7. Japanese Arrows (39 points)
I think the first time I solved these puzzles was at the 2003 WPC. I've always had trouble solving these puzzles. I find them interesting to write though. Writing them has helped me solve them better too. I think the construction of this one worked out really well. It's sometimes hard to make sure they end up unique, while keeping a nice solving path. I think this is one of the harder puzzles in the set.
Place a number in each arrow. The number indicates how many different numbers the arrow points at.
8. Pentopia (30 points)
Pentopia was an obvious choice by me. It's my own invention and it seems to be well liked. I always enjoy writing them. I hoped to get this one to have only 3 arrow clues, but that didn't work out completely. I really liked the logic though, so I didn't want to tweak it too much to make it work. I always favour logic over aesthetics.
Place a number of different pentominos in the grid, so they don't touch each other, not even diagonally. Rotations and reflections are considered the same shape. Arrows in the grid indicate the direction(s) of the closest pentomino when looking from that cell. Pentominos can't be placed in cells with arrows.
9. Pointing At The Crowd (32 points)
This type seems to always work well in sets to add some variety. It's a type that is just different than most puzzle types. These are always tricky to write as it's not always possible to get the puzzle unique. I think it's a nice puzzle. It's probably of medium difficulty.
Mark some cells in the grid so that each arrow is pointing to the direction with the most marked cells. The direction of the arrow must have strictly more cells marked than the other (up to) 5 directions from that cell. Cells with arrows must remain empty.
10. Sashigane (17 points)
I'd never written this type before. It's the last type I found when looking for puzzle types. I wanted another division puzzle and I couldn't find many of them. After discovering the genre I was determined to write a puzzle that only uses arrows and no other clues. This seemed to fit the theme of the round well. I think it turned into a really nice puzzle.

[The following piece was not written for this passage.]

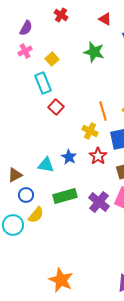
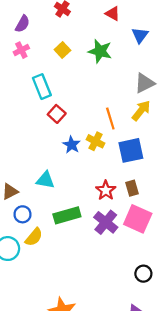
yellow square: (52, 59) -> (62, 50), moved
red star: (98, 156) -> (106, 190), moved
blue star: (69, 157) -> (72, 145), moved

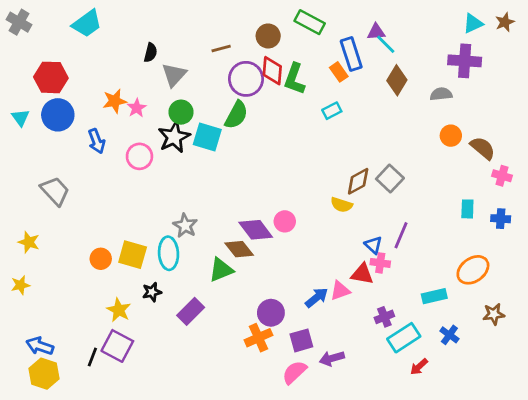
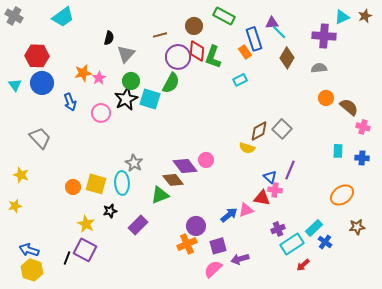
purple cross: (465, 61) -> (324, 36), moved
cyan rectangle: (434, 296) -> (314, 228), moved, turned -30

Divide the grid into a number of one cell wide L-shaped regions. Circles in the grid indicate the bend point of the region. Numbers in the circle indicate the size of a region. Arrows in the grid indicate the end of a leg of an L-shaped region and always point towards the bend point.

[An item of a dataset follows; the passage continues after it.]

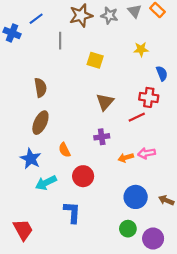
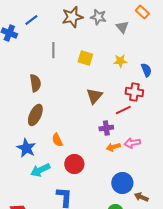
gray triangle: (134, 11) -> (122, 27), moved
gray line: (60, 41) -> (53, 50), moved
yellow star: (141, 49) -> (120, 61), moved
purple cross: (102, 137) -> (106, 128), moved
brown arrow: (166, 200) -> (141, 197), moved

11. Yajisan Kazusan (43 points)
This is another type I have trouble solving. It always seems tricky to find the path through these puzzles. I do enjoy writing these puzzles. I think the opening for this puzzle worked out really well. It's tricky to work out and this makes the puzzle a bit harder. There's no real way to work your way through the puzzle without it.
Colour some cells so that the remaining white area forms a single connected area. Coloured cells are not allowed to share an edge. Clue cells in the grid indicate the number of squares that must be coloured in the direction of the arrow. Clue cells may be shaded. When shaded, a clue cell no longer has to be correct.
12. Yajilin (10 + 21 points)
Yajilin was another of the more familiar types in this set. As far as puzzles with arrows go, it's probably the most familiar type. It's a type I enjoy writing, so that helps including it in the set. Neither puzzle is particularly difficult. The first puzzle was again included for some easier points.
Colour a number of cells, so that a single closed loop can be drawn through the remaining empty cells. Coloured cells are not allowed to share an edge. Clues in the grid indicate the number of cells that have to be coloured in the direction of the arrow.